[PROBLEM DESCRIPTION]
Copy verbatim the block of lines in the entries below whose first line contains "24/07/2024 - 14:39" and whose last line contains "nbezogene Daten ausschließlich". Leave out all other lines.
>>>
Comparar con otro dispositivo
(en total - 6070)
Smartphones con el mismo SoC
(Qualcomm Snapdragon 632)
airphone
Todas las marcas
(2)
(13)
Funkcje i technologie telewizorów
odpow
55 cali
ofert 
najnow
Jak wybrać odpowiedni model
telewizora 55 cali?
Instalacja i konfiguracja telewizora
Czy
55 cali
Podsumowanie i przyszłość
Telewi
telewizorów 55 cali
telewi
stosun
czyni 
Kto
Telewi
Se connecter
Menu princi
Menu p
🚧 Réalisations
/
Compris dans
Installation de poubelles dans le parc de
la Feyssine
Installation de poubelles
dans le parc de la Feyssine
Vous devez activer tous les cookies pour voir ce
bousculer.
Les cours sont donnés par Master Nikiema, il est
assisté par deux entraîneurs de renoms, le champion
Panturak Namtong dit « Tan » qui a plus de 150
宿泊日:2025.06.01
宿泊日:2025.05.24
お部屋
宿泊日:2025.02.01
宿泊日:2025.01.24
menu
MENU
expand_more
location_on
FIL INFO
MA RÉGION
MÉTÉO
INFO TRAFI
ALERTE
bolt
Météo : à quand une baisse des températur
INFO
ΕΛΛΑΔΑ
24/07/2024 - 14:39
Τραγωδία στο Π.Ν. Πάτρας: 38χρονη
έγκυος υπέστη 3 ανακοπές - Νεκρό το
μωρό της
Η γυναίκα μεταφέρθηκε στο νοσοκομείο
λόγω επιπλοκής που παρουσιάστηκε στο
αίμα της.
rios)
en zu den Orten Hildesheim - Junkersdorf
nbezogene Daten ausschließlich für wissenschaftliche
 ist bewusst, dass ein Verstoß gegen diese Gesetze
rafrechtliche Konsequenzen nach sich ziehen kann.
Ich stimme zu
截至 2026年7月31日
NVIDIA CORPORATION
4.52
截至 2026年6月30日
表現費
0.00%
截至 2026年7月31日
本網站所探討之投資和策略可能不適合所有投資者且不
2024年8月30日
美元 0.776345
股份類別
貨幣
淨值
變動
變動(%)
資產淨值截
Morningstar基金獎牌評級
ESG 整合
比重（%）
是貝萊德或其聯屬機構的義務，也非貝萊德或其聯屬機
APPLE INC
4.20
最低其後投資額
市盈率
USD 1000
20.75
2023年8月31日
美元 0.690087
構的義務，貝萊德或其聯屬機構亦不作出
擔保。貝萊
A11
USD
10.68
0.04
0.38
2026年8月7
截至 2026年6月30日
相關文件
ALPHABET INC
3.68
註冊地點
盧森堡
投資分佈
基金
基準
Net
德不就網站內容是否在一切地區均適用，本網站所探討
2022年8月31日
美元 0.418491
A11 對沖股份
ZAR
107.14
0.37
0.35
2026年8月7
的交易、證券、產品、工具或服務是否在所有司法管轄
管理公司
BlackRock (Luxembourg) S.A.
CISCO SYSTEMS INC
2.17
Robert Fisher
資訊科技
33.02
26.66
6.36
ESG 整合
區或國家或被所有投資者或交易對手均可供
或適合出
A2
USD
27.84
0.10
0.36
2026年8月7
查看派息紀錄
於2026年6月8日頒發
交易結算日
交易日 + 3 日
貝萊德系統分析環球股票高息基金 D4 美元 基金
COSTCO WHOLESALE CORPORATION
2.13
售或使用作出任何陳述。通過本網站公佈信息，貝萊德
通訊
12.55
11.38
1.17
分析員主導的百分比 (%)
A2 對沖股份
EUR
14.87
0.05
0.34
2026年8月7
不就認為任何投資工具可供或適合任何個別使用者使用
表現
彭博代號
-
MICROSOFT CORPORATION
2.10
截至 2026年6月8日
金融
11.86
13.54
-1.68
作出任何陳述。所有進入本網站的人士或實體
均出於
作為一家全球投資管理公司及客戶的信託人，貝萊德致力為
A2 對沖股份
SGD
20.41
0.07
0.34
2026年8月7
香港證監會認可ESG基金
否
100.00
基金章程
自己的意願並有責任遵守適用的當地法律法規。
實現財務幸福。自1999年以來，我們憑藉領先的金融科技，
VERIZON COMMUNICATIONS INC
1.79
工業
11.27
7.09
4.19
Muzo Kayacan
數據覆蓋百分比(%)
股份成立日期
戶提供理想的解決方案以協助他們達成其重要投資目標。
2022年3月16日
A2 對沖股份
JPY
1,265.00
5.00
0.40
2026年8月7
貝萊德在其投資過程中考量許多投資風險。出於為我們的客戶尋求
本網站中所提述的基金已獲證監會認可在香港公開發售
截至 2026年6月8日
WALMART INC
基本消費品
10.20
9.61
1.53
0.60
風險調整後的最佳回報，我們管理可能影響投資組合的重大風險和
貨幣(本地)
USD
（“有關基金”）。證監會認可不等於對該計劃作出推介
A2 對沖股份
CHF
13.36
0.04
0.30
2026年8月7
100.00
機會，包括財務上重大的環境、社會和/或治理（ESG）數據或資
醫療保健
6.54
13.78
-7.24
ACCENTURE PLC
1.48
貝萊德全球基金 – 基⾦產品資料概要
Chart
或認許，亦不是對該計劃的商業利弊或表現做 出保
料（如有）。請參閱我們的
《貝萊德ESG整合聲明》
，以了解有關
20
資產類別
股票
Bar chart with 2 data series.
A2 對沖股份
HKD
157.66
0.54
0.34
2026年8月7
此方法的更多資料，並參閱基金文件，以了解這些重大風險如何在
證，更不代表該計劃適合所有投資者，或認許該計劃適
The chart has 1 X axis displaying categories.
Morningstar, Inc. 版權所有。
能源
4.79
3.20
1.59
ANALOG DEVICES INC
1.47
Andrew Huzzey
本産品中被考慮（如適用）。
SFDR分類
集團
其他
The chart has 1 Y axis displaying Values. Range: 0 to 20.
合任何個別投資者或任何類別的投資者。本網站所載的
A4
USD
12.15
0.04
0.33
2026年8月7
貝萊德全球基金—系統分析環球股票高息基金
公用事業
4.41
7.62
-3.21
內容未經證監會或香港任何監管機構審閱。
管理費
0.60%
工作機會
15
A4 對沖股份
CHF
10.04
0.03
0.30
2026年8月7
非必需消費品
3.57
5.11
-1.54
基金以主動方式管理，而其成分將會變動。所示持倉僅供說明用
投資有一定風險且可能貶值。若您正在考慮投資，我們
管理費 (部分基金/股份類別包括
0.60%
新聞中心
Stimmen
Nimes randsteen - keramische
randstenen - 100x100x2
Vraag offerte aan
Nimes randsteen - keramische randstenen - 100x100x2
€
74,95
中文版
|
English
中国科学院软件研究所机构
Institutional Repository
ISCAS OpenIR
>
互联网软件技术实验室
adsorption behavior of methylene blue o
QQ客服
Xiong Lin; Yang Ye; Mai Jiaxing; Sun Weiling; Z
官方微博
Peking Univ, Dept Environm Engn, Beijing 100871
<<<
[SOLVED EXERCISE]
24/07/2024 - 14:39
Τραγωδία στο Π.Ν. Πάτρας: 38χρονη
έγκυος υπέστη 3 ανακοπές - Νεκρό το
μωρό της
Η γυναίκα μεταφέρθηκε στο νοσοκομείο
λόγω επιπλοκής που παρουσιάστηκε στο
αίμα της.
rios)
en zu den Orten Hildesheim - Junkersdorf
nbezogene Daten ausschließlich für wissenschaftliche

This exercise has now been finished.